Стеклянные границы рухнули, души, получив воплощение, вырвались на Свет Божий, я вошла в Мир, а Мир вошел в меня и сознание мое погасло.
Очнулась я буквально через мгновение. Домна Федоровна уже успела развязать меня. Лицо ее сияло тихим радужным светом. Или нет — этот свет был разлит везде в пространстве, воздух был буквально заряжен им.
— Что происходит? — спросила я. — Почему здесь так… сильно?
— Это ты сотворила Словом своим, — ответила наставница.
— Это и есть та самая концентрация Слова, как в линзе?
— Она и есть.
— А что теперь будет с моими остальными словами?
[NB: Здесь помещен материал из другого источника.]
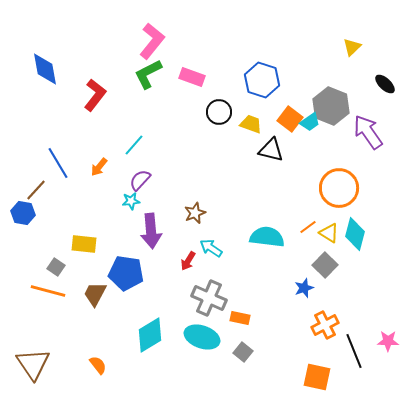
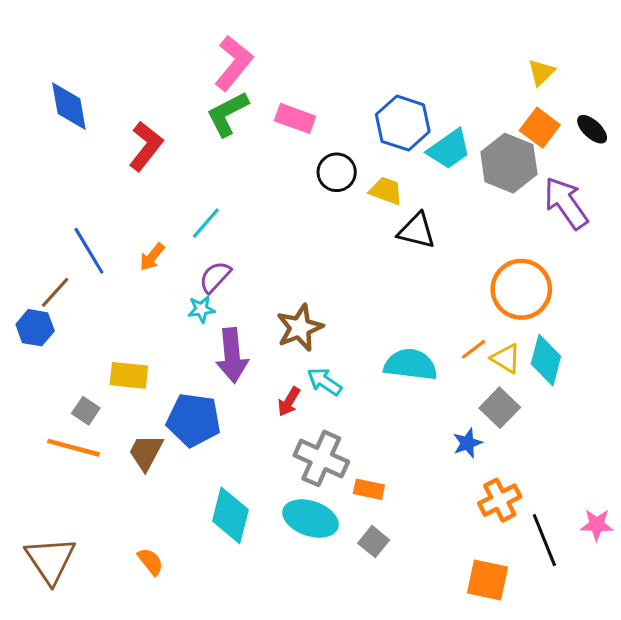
orange square: (290, 119) -> (540, 128), moved
cyan trapezoid: (310, 122) -> (449, 149), moved, size x1.4
brown star: (195, 213) -> (300, 328), size x1.4
cyan diamond: (150, 335) -> (230, 515), turned -45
Они тоже так действовать будут?
— Так — не будут. Но ты сделала их стократ сильнее. Во что силу свою употребишь?
Она испытующее посмотрела на меня.
Я задумалась. Теперь, что бы я ни говорила, я будут говорить Слово. И ответственность за него будет лежать не только на мне, но и на той, что посвятила меня в Логос… Я с надеждой и трепетом взглянула на ведунью.
— Хорошо, что понимаешь, — произнесла она.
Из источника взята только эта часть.